Never ever install autoheader's config.h
.
The last thing the users of your library need is interference from the macros leaking out of your config.h
. Your library may have HAVE_FOOBAR
, but my software might be compiled in a way that foobar is disabled, so that HAVE_FOOBAR
will break my compilation.
The AX_PREFIX_CONFIG macro from the archive is a workaround, where everything gets prefixed.
A better approach is to create a template file (e.g. blargconfig.h.in
) with lines like:
typedef @BLARG_TYPE@ blarg_int_t;
@BLARG_RANDOM_INCLUDE@
And then AC_SUBST()
those variables in configure.ac
:
AC_SUBST(BLARG_TYPE, ["unsigned short"])
AC_SUBST(BLARG_RANDOM_INCLUDE, ["#include <somerandomheader.h>"])

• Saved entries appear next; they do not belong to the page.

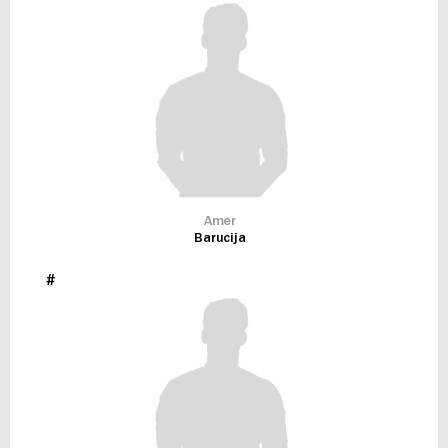
Amer
Barucija
#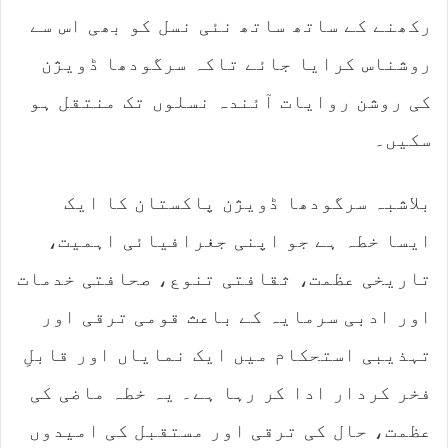
رکھنے کے ساتھ ساتھ نئی نسل کو بھی اس سے
روشناس کرایا جائے تاکہ سرگودھا ڈویژن
کی روشن روایات آئندہ نسلوں تک منتقل ہو
سکیں۔
بلاشبہ سرگودھا ڈویژن پاکستان کا ایک
ایسا خطہ ہے جو اپنی جغرافیائی اہمیت،
تاریخی عظمت، ثقافتی تنوع، صحافتی خدمات
اور ادبی سرمایہ کے باعث قومی ترقی اور
تہذیبی استحکام میں ایک نمایاں اور قابلِ
فخر کردار ادا کر رہا ہے۔ یہ خطہ ماضی کی
عظمت، حال کی ترقی اور مستقبل کی امیدوں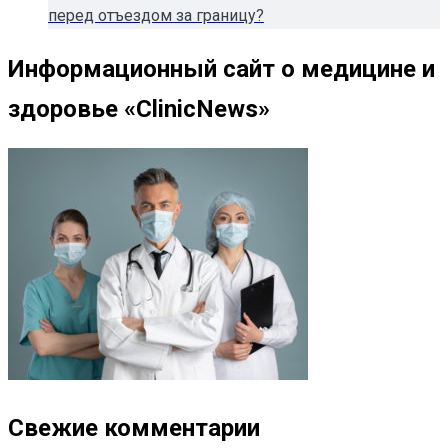
перед отъездом за границу?
Информационный сайт о медицине и
здоровье «ClinicNews»
Свежие комментарии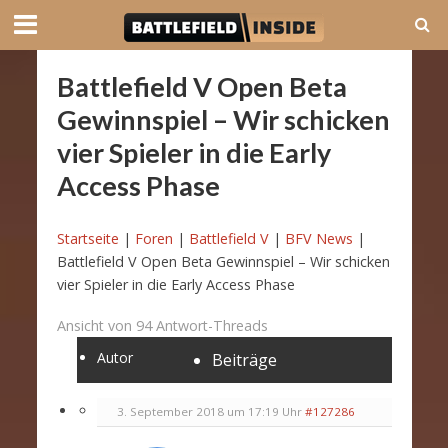
Battlefield V Open Beta
Gewinnspiel – Wir schicken
vier Spieler in die Early
Access Phase
Startseite
|
Foren
|
Battlefield V
|
BFV News
|
Battlefield V Open Beta Gewinnspiel – Wir schicken
vier Spieler in die Early Access Phase
Ansicht von 94 Antwort-Threads
Autor
Beiträge
3. September 2018 um 17:19 Uhr
#127286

Then list it as an output file:
AC_CONFIG_FILES([Makefile
src/Makefile
...
include/blargconfig.h])
The .h
file should be listed with nodist_include_HEADERS
; the .h.in
file will be automatically distributed because it's listed in AC_CONFIG_FILES
.
Destination for such files is commonly $libdir/packagename/include
. See GLib for example, although they generate glibconfig.h
without a template (by writing the whole creation code inline in configure.ac
, as the autobook suggests). I find this approach less maintainable than using AC_SUBST
, but it's more flexible.
Of course, to help the compiler find the platform-dependent header you'll probably also want to write a pkgconfig script, like GLib does.